# D.I.Y 4ft Double vivarium build



## Mattlp19 (Mar 30, 2009)

:welcome:
Ok I have had my beardy Taz for around 2 years now and he is beginning to outgrow his 3ft by 15" vivarium.
I decided to build my own as I also planned to get another lizard but have been undecided what to get, perfect chance to make the most of the space we had and build a 4ft by 4ft double vivarium.
This is an ongoing build but would like some feedback and ideas on making the most from it.:2thumb:








12mm Mdf purchased from B&Q in 1220mm x 2440mm sheet around £14
I had it cut at B&Q into 15" strips.








Covered all pieces in Fablon also from B&Q this is around £6 for 4 meter roll in various colours.








Using fixing blocks & 20mm screws to create the outer of vivarium and attached the hardboard backing to steady and prevent ripping screws out of Mdf.








Covered section
Fixing blocks fitted at 2ft to allow for center shelf.








Uncovered shelf resting in place.








Covered center shelf and cross section fitted.
Iron on edging applied to cover any bear Mdf.
This is as far as i have got!








Glass in place on top section need to buy more 4mm glass runner to finish lower section.

Vents and handles supplied by loobylou, i would highly recommend as a supplier for viv parts good communication and fast delivery.

Here's a list of materials and costs so far.
Mdf 1220mm by 2440mm £14
Hardboard 1220mm by 2440mm £5
200 self tapping screws £3.50
1000 Panel pins £2
24x Fixing blocks £3
18m Fablon £24
7.5m Iron on edging £6 (packs of 2.5m)
Glass door runners £5 for 6ft (16ft required)
Air vent x4 and self adhesive handles £5
4 off glass doors cut & smoothed £28
Aquatic friendly clear sealer £2

Matt:2thumb:


----------



## clidbury (Mar 7, 2009)

Looking great so far!
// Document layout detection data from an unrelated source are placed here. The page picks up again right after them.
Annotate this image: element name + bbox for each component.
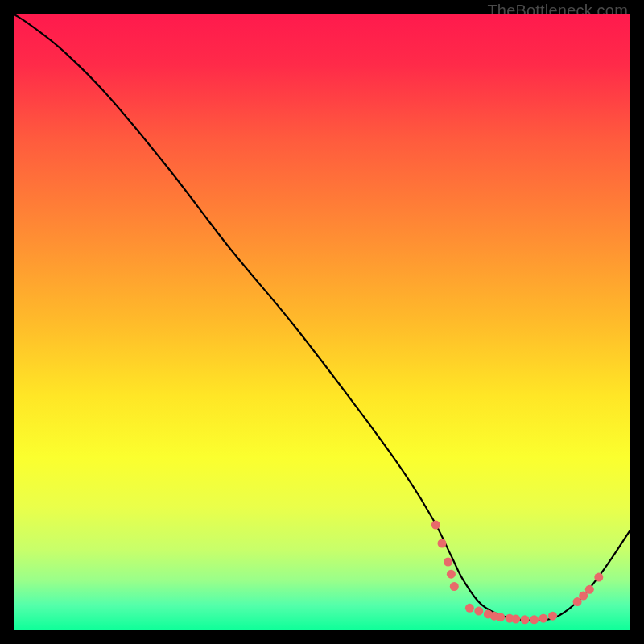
data-dot xyxy=(438,539,447,548)
chart-container: TheBottleneck.com xyxy=(0,0,644,644)
data-dot xyxy=(539,614,548,623)
data-dot xyxy=(474,607,483,616)
data-dot xyxy=(521,615,530,624)
data-dot xyxy=(511,615,520,624)
data-dot xyxy=(530,615,539,624)
plot-area xyxy=(14,14,630,630)
data-dot xyxy=(431,521,440,530)
chart-svg xyxy=(14,14,630,630)
data-dot xyxy=(444,558,452,567)
data-dot xyxy=(594,573,603,582)
data-dot xyxy=(548,612,557,621)
bottleneck-curve xyxy=(14,14,630,621)
data-dot xyxy=(465,604,474,613)
data-dot xyxy=(496,613,505,621)
data-dot xyxy=(447,570,456,579)
data-dot xyxy=(450,582,459,591)
data-dot xyxy=(585,585,594,594)
data-dots xyxy=(431,521,604,625)
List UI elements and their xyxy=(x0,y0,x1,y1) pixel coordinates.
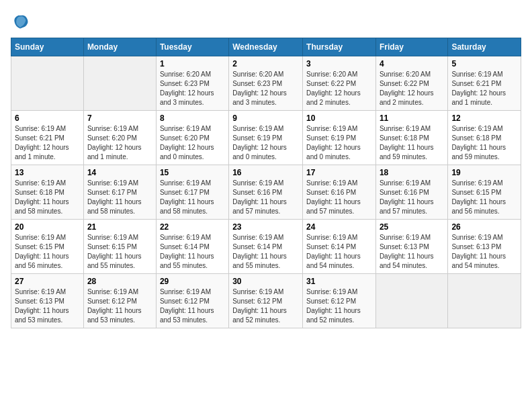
day-number: 21 xyxy=(87,222,152,232)
day-detail: Sunrise: 6:19 AM Sunset: 6:19 PM Dayligh… xyxy=(232,124,299,162)
calendar-cell: 30Sunrise: 6:19 AM Sunset: 6:12 PM Dayli… xyxy=(229,274,303,328)
header-day-saturday: Saturday xyxy=(448,38,521,56)
day-detail: Sunrise: 6:19 AM Sunset: 6:14 PM Dayligh… xyxy=(232,233,299,271)
day-number: 31 xyxy=(306,277,372,286)
day-number: 7 xyxy=(87,113,152,123)
calendar-cell: 16Sunrise: 6:19 AM Sunset: 6:16 PM Dayli… xyxy=(229,165,303,220)
calendar-cell xyxy=(11,56,84,111)
week-row-4: 27Sunrise: 6:19 AM Sunset: 6:13 PM Dayli… xyxy=(11,274,521,328)
day-detail: Sunrise: 6:19 AM Sunset: 6:13 PM Dayligh… xyxy=(15,287,80,325)
week-row-1: 6Sunrise: 6:19 AM Sunset: 6:21 PM Daylig… xyxy=(11,111,521,165)
calendar-cell: 18Sunrise: 6:19 AM Sunset: 6:16 PM Dayli… xyxy=(375,165,447,220)
header-row: SundayMondayTuesdayWednesdayThursdayFrid… xyxy=(11,38,521,56)
day-number: 18 xyxy=(380,168,444,177)
calendar-cell: 31Sunrise: 6:19 AM Sunset: 6:12 PM Dayli… xyxy=(303,274,376,328)
day-number: 25 xyxy=(380,222,444,232)
day-number: 16 xyxy=(232,168,299,177)
calendar-cell: 14Sunrise: 6:19 AM Sunset: 6:17 PM Dayli… xyxy=(83,165,156,220)
day-detail: Sunrise: 6:19 AM Sunset: 6:16 PM Dayligh… xyxy=(380,179,444,216)
day-detail: Sunrise: 6:19 AM Sunset: 6:12 PM Dayligh… xyxy=(87,287,152,325)
calendar-cell: 4Sunrise: 6:20 AM Sunset: 6:22 PM Daylig… xyxy=(375,56,447,111)
week-row-0: 1Sunrise: 6:20 AM Sunset: 6:23 PM Daylig… xyxy=(11,56,521,111)
calendar-cell xyxy=(83,56,156,111)
day-number: 5 xyxy=(451,59,517,68)
day-number: 20 xyxy=(15,222,80,232)
day-detail: Sunrise: 6:19 AM Sunset: 6:13 PM Dayligh… xyxy=(451,233,517,271)
calendar-cell: 24Sunrise: 6:19 AM Sunset: 6:14 PM Dayli… xyxy=(303,220,376,274)
day-number: 10 xyxy=(306,113,372,123)
calendar-cell: 5Sunrise: 6:19 AM Sunset: 6:21 PM Daylig… xyxy=(448,56,521,111)
day-number: 26 xyxy=(451,222,517,232)
day-number: 1 xyxy=(160,59,225,68)
day-detail: Sunrise: 6:19 AM Sunset: 6:15 PM Dayligh… xyxy=(15,233,80,271)
day-detail: Sunrise: 6:19 AM Sunset: 6:16 PM Dayligh… xyxy=(306,179,372,216)
calendar-cell: 15Sunrise: 6:19 AM Sunset: 6:17 PM Dayli… xyxy=(156,165,228,220)
calendar-cell: 1Sunrise: 6:20 AM Sunset: 6:23 PM Daylig… xyxy=(156,56,228,111)
calendar-cell: 6Sunrise: 6:19 AM Sunset: 6:21 PM Daylig… xyxy=(11,111,84,165)
header-day-wednesday: Wednesday xyxy=(229,38,303,56)
calendar-cell: 11Sunrise: 6:19 AM Sunset: 6:18 PM Dayli… xyxy=(375,111,447,165)
day-detail: Sunrise: 6:19 AM Sunset: 6:14 PM Dayligh… xyxy=(160,233,225,271)
calendar-cell: 25Sunrise: 6:19 AM Sunset: 6:13 PM Dayli… xyxy=(375,220,447,274)
day-number: 15 xyxy=(160,168,225,177)
day-detail: Sunrise: 6:19 AM Sunset: 6:12 PM Dayligh… xyxy=(232,287,299,325)
day-number: 13 xyxy=(15,168,80,177)
header-day-tuesday: Tuesday xyxy=(156,38,228,56)
week-row-3: 20Sunrise: 6:19 AM Sunset: 6:15 PM Dayli… xyxy=(11,220,521,274)
day-number: 24 xyxy=(306,222,372,232)
week-row-2: 13Sunrise: 6:19 AM Sunset: 6:18 PM Dayli… xyxy=(11,165,521,220)
day-number: 14 xyxy=(87,168,152,177)
calendar-cell: 8Sunrise: 6:19 AM Sunset: 6:20 PM Daylig… xyxy=(156,111,228,165)
calendar-cell: 27Sunrise: 6:19 AM Sunset: 6:13 PM Dayli… xyxy=(11,274,84,328)
page-header xyxy=(11,11,521,30)
day-number: 3 xyxy=(306,59,372,68)
logo-icon xyxy=(11,11,30,30)
calendar-cell: 21Sunrise: 6:19 AM Sunset: 6:15 PM Dayli… xyxy=(83,220,156,274)
header-day-thursday: Thursday xyxy=(303,38,376,56)
calendar-cell: 26Sunrise: 6:19 AM Sunset: 6:13 PM Dayli… xyxy=(448,220,521,274)
day-number: 12 xyxy=(451,113,517,123)
day-detail: Sunrise: 6:19 AM Sunset: 6:18 PM Dayligh… xyxy=(380,124,444,162)
day-detail: Sunrise: 6:19 AM Sunset: 6:13 PM Dayligh… xyxy=(380,233,444,271)
day-detail: Sunrise: 6:19 AM Sunset: 6:12 PM Dayligh… xyxy=(306,287,372,325)
day-number: 2 xyxy=(232,59,299,68)
day-detail: Sunrise: 6:19 AM Sunset: 6:14 PM Dayligh… xyxy=(306,233,372,271)
calendar-cell: 22Sunrise: 6:19 AM Sunset: 6:14 PM Dayli… xyxy=(156,220,228,274)
day-detail: Sunrise: 6:19 AM Sunset: 6:20 PM Dayligh… xyxy=(160,124,225,162)
day-detail: Sunrise: 6:20 AM Sunset: 6:22 PM Dayligh… xyxy=(380,70,444,107)
day-detail: Sunrise: 6:20 AM Sunset: 6:23 PM Dayligh… xyxy=(232,70,299,107)
day-number: 30 xyxy=(232,277,299,286)
day-detail: Sunrise: 6:19 AM Sunset: 6:17 PM Dayligh… xyxy=(87,179,152,216)
day-detail: Sunrise: 6:19 AM Sunset: 6:21 PM Dayligh… xyxy=(15,124,80,162)
day-number: 17 xyxy=(306,168,372,177)
day-detail: Sunrise: 6:19 AM Sunset: 6:21 PM Dayligh… xyxy=(451,70,517,107)
calendar-header: SundayMondayTuesdayWednesdayThursdayFrid… xyxy=(11,38,521,56)
calendar-cell: 13Sunrise: 6:19 AM Sunset: 6:18 PM Dayli… xyxy=(11,165,84,220)
calendar-table: SundayMondayTuesdayWednesdayThursdayFrid… xyxy=(11,38,521,328)
day-number: 9 xyxy=(232,113,299,123)
day-number: 4 xyxy=(380,59,444,68)
calendar-cell: 9Sunrise: 6:19 AM Sunset: 6:19 PM Daylig… xyxy=(229,111,303,165)
calendar-cell xyxy=(448,274,521,328)
calendar-cell xyxy=(375,274,447,328)
calendar-body: 1Sunrise: 6:20 AM Sunset: 6:23 PM Daylig… xyxy=(11,56,521,328)
header-day-friday: Friday xyxy=(375,38,447,56)
calendar-cell: 17Sunrise: 6:19 AM Sunset: 6:16 PM Dayli… xyxy=(303,165,376,220)
day-detail: Sunrise: 6:20 AM Sunset: 6:22 PM Dayligh… xyxy=(306,70,372,107)
header-day-monday: Monday xyxy=(83,38,156,56)
calendar-cell: 20Sunrise: 6:19 AM Sunset: 6:15 PM Dayli… xyxy=(11,220,84,274)
calendar-cell: 3Sunrise: 6:20 AM Sunset: 6:22 PM Daylig… xyxy=(303,56,376,111)
calendar-cell: 29Sunrise: 6:19 AM Sunset: 6:12 PM Dayli… xyxy=(156,274,228,328)
day-number: 19 xyxy=(451,168,517,177)
calendar-cell: 19Sunrise: 6:19 AM Sunset: 6:15 PM Dayli… xyxy=(448,165,521,220)
day-detail: Sunrise: 6:19 AM Sunset: 6:17 PM Dayligh… xyxy=(160,179,225,216)
day-number: 6 xyxy=(15,113,80,123)
day-number: 11 xyxy=(380,113,444,123)
day-detail: Sunrise: 6:20 AM Sunset: 6:23 PM Dayligh… xyxy=(160,70,225,107)
day-detail: Sunrise: 6:19 AM Sunset: 6:20 PM Dayligh… xyxy=(87,124,152,162)
calendar-cell: 7Sunrise: 6:19 AM Sunset: 6:20 PM Daylig… xyxy=(83,111,156,165)
day-number: 8 xyxy=(160,113,225,123)
day-detail: Sunrise: 6:19 AM Sunset: 6:19 PM Dayligh… xyxy=(306,124,372,162)
day-detail: Sunrise: 6:19 AM Sunset: 6:18 PM Dayligh… xyxy=(15,179,80,216)
day-detail: Sunrise: 6:19 AM Sunset: 6:12 PM Dayligh… xyxy=(160,287,225,325)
I love the grain on that wood.


----------



## paulab (Mar 26, 2009)

That looks brilliant :2thumb:, doesn't look very deep thow so you may have to make more, or is it deeper than it looks.


----------



## Mattlp19 (Mar 30, 2009)

paulab said:


> That looks brilliant :2thumb:, doesn't look very deep thow so you may have to make more, or is it deeper than it looks.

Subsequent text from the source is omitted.